Through a more insightful understanding of the details, DAB-DETR addresses the issue in the original DETR where the learnable query used in the Cross Attention module of the Decoder lacks positional prior information during initialization. DAB-DETR models the query in the Decoder using four-dimensional anchor boxes. This approach not only enhances the interpretability of the DETR query but also accelerates the model's convergence speed.

In DETR, Conditional DETR, and DAB-DETR, the structures related to Cross-Attention are compared as shown in Figure 3. It can be observed that DAB-DETR directly replaces the Learnable Queries used in the original DETR with anchor boxes, providing further clarity on their significance during the training process. In DAB-DETR, when using Learnable Anchors to guide the Cross-Attention module in computing the feature map, the positional query representing the top-left corner of the bounding box \((x, y)\) is encoded using sine and cosine functions and multiplied with the Decoder Embeddings vector initialized as a zero matrix to form the Q vector for Cross-Attention computation. During the Cross-Attention computation, the Learnable Anchors representing the height and width of the bounding box \((w, h)\) participate in modulating the attention map output. After each layer of Cross-Attention computation, the module outputs the offset of the anchor box (corresponding to an additional globally shared MLP structure) to serve as the basis for progressively refining the Learnable Anchors.
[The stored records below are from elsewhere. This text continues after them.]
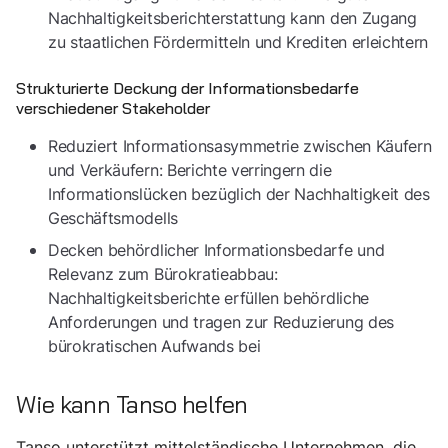
Nachhaltigkeitsberichterstattung kann den Zugang
zu staatlichen Fördermitteln und Krediten erleichtern
Strukturierte Deckung der Informationsbedarfe
verschiedener Stakeholder
Reduziert Informationsasymmetrie zwischen Käufern
und Verkäufern: Berichte verringern die
Informationslücken bezüglich der Nachhaltigkeit des
Geschäftsmodells
Decken behördlicher Informationsbedarfe und
Relevanz zum Bürokratieabbau:
Nachhaltigkeitsberichte erfüllen behördliche
Anforderungen und tragen zur Reduzierung des
bürokratischen Aufwands bei
Wie kann Tanso helfen
Tanso unterstützt mittelständische Unternehmen, die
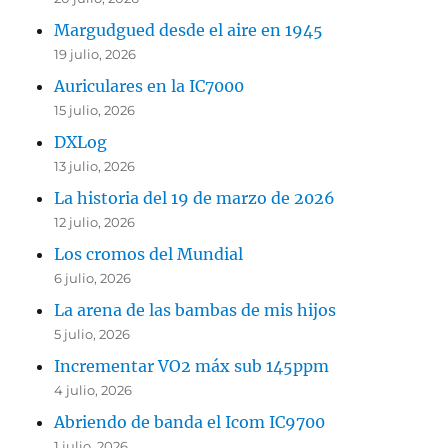
Margudgued desde el aire en 1945
19 julio, 2026
Auriculares en la IC7000
15 julio, 2026
DXLog
13 julio, 2026
La historia del 19 de marzo de 2026
12 julio, 2026
Los cromos del Mundial
6 julio, 2026
La arena de las bambas de mis hijos
5 julio, 2026
Incrementar VO2 máx sub 145ppm
4 julio, 2026
Abriendo de banda el Icom IC9700
1 julio, 2026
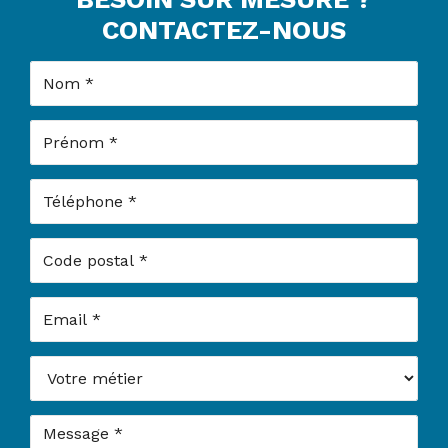
CONTACTEZ-NOUS
Nom
Prénom
Téléphone
Code postal
Email
Votre métier
Message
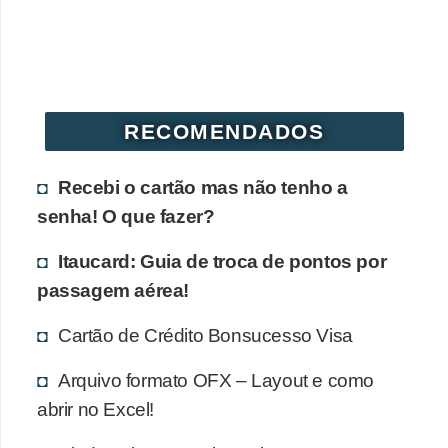
r
é
d
i
RECOMENDADOS
t
o
Recebi o cartão mas não tenho a
e
senha! O que fazer?
d
é
Itaucard: Guia de troca de pontos por
passagem aérea!
b
i
Cartão de Crédito Bonsucesso Visa
t
Arquivo formato OFX – Layout e como
o
abrir no Excel!
E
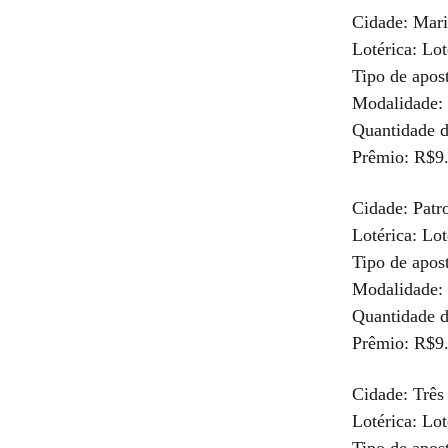
Cidade: Mari
Lotérica: Lo
Tipo de apos
Modalidade: 
Quantidade d
Prêmio: R$9
Cidade: Patr
Lotérica: Lo
Tipo de apos
Modalidade: 
Quantidade d
Prêmio: R$9
Cidade: Três
Lotérica: Lo
Tipo de apos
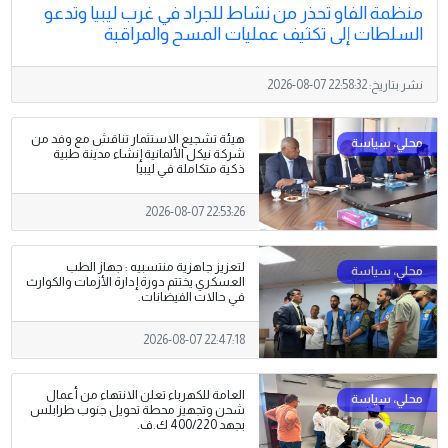
منظمة الفاو تحذر من نشاط للجراد في غرب ليبيا وتدعو
السلطات إلى تكثيف عمليات المسح والمراقبة
نشر بتاريخ:
2026-08-07 22:58:32
هيئة تشجيع الاستثمار تناقش مع وفد من
شركة نيكل الألمانية إنشاء مدينة طبية
ذكية متكاملة في ليبيا
2026-08-07 22:53:26
لتعزيز جاهزية منتسبيه : جهاز الطب
العسكري يختتم دورة إدارة الأزمات والكوارث
في حالات الفيضانات.
2026-08-07 22:47:18
العامة للكهرباء تعلن الانتهاء من أعمال
شحن وتجهيز محطة تحويل جنوب طرابلس
بجهد 400/220 ك.ف.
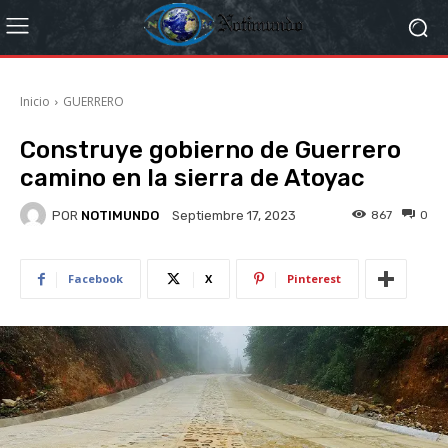
Inicio
GUERRERO
Construye gobierno de Guerrero
camino en la sierra de Atoyac
POR
NOTIMUNDO
867
0
Septiembre 17, 2023
Facebook
X
Pinterest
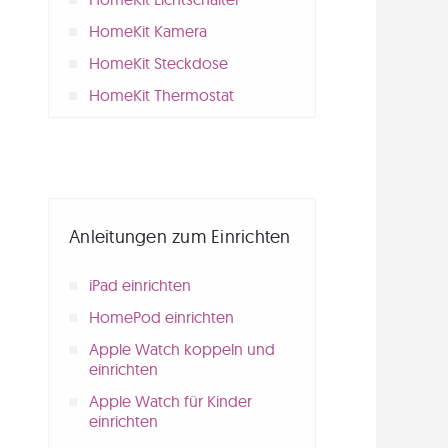
HomeKit Kamera
HomeKit Steckdose
HomeKit Thermostat
Anleitungen zum Einrichten
iPad einrichten
HomePod einrichten
Apple Watch koppeln und
einrichten
Apple Watch für Kinder
einrichten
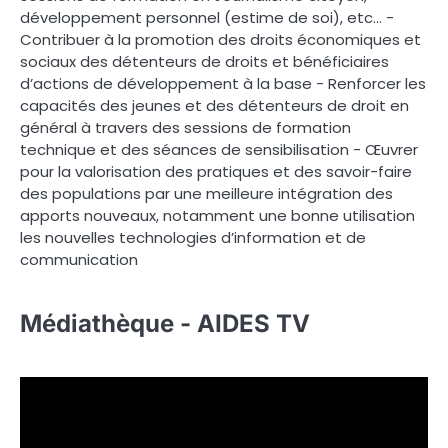
développement personnel (estime de soi), etc… -
Contribuer à la promotion des droits économiques et
sociaux des détenteurs de droits et bénéficiaires
d’actions de développement à la base - Renforcer les
capacités des jeunes et des détenteurs de droit en
général à travers des sessions de formation
technique et des séances de sensibilisation - Œuvrer
pour la valorisation des pratiques et des savoir-faire
des populations par une meilleure intégration des
apports nouveaux, notamment une bonne utilisation
les nouvelles technologies d’information et de
communication
Médiathèque - AIDES TV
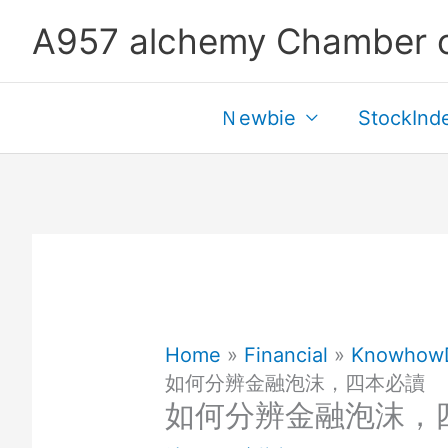
Skip
A957 alchemy Chamber 
to
content
Ｎewbie
StockInd
Home
Financial
Knowhow
如何分辨金融泡沫，四本必讀
如何分辨金融泡沫，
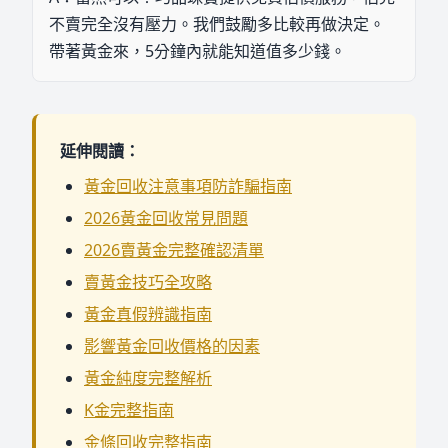
不賣完全沒有壓力。我們鼓勵多比較再做決定。
帶著黃金來，5分鐘內就能知道值多少錢。
延伸閱讀：
黃金回收注意事項防詐騙指南
2026黃金回收常見問題
2026賣黃金完整確認清單
賣黃金技巧全攻略
黃金真假辨識指南
影響黃金回收價格的因素
黃金純度完整解析
K金完整指南
金條回收完整指南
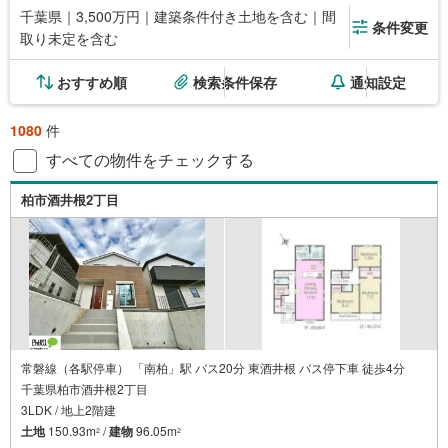
千葉県｜3,500万円｜建築条件付き土地を含む｜間
条件変更
取り未定を含む
おすすめ順
検索条件保存
通知設定
1080
件
すべての物件をチェックする
柏市酒井根2丁目
常磐線（各駅停車） 「南柏」駅 バス20分 東酒井根 バス停下車 徒歩4分
千葉県柏市酒井根2丁目
3LDK / 地上2階建
土地
150.93m
/
建物
96.05m
2
2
Starting from the formulas, we have the computation formulas for the original Cross-Attention and position-related attention:

\[ Attn((x,y),(x_{ref},y_{ref}))=\frac{PE(x)\cdot PE(x_{ref})+PE(y)\cdot PE(y_{ref})}{\sqrt{D}} \]

In the formula, \((x, y)\) and \((x_{ref}, y_{ref})\) correspond to the query and key in the Decoder, respectively. The key is derived from the Positional Embeddings of the Encoder. The function PE represents the process of positional encoding, which is typically implemented using sine and cosine functions in the original implementation of DETR.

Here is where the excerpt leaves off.